Introducing Rakewell, Apollo’s wandering eye on the art world. Look out for regular posts taking a rakish perspective on art and museum stories
There seems to have been a good deal of wrangling on the set of Yorgos Lanthimos’s The Favourite. And not of the kind you’d expect in a farcical drama about power-play at the court of Queen Anne: by all accounts the three female leads had a ball together (even when they weren’t filming actual ball scenes, of which there is an extraordinary example). No, Rakewell understands that ranch-style ‘wrangling’ was required not only for the 17 rabbits that Olivia Colman’s tragic queen keeps in her bedchamber, but also for the inordinate number of candles that were used on set, and which multiplied more wantonly than the rabbits.
Taking its cue from Stanley Kubrick’s Barry Lyndon, The Favourite was shot using only natural light, which made ‘wax management’ to protect the location’s historic interiors a significant job. The team used more than 80,000 double-wicked tapers during the 42-day-long shoot at Hatfield House in Hertfordshire; ‘We had two guys for the entire film whose job was just candle wrangling,’ production designer Fiona Crombie told Deadline.

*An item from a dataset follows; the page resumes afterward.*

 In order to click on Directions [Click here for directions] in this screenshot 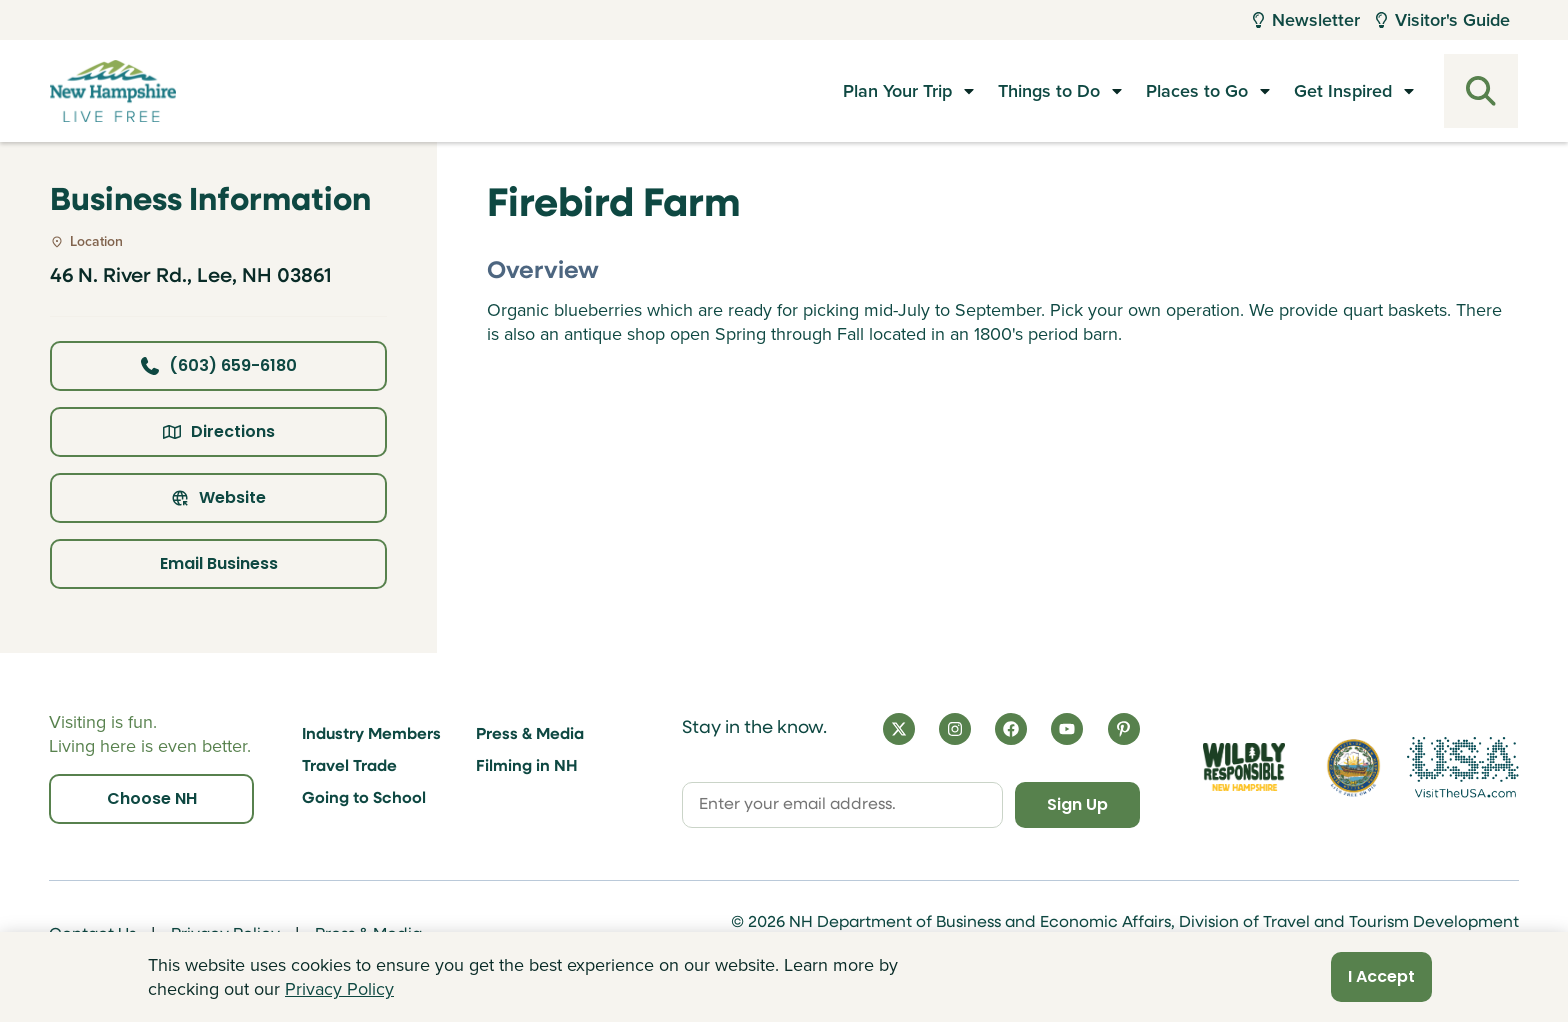, I will do `click(219, 431)`.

Built in 1611 by Robert Cecil, 1st Earl of Salisbury, Hatfield mostly stands in here for Queen Anne’s main royal residences, Kensington Palace and Hampton Court – whose Cartoon Gallery, Fountain Court and Henrician kitchens were used for a small number of scenes in the film, but where naked flames are strictly verboten, as is touching the walls. Still, that hasn’t stopped Historic Royal Palaces jumping on the bandwagon with a display of costumes worn in The Favourite, and a short film in which – spoiler alert – Lucy Worsley leads the camera into a cupboard to point out the near-non-existent remnants of the chapel at Kensington Palace (where in the film the queen’s new favourite, Abigail, gets hitched). Sure enough, it’s all mod cons and fuse boxes in there now – and not a candle in sight.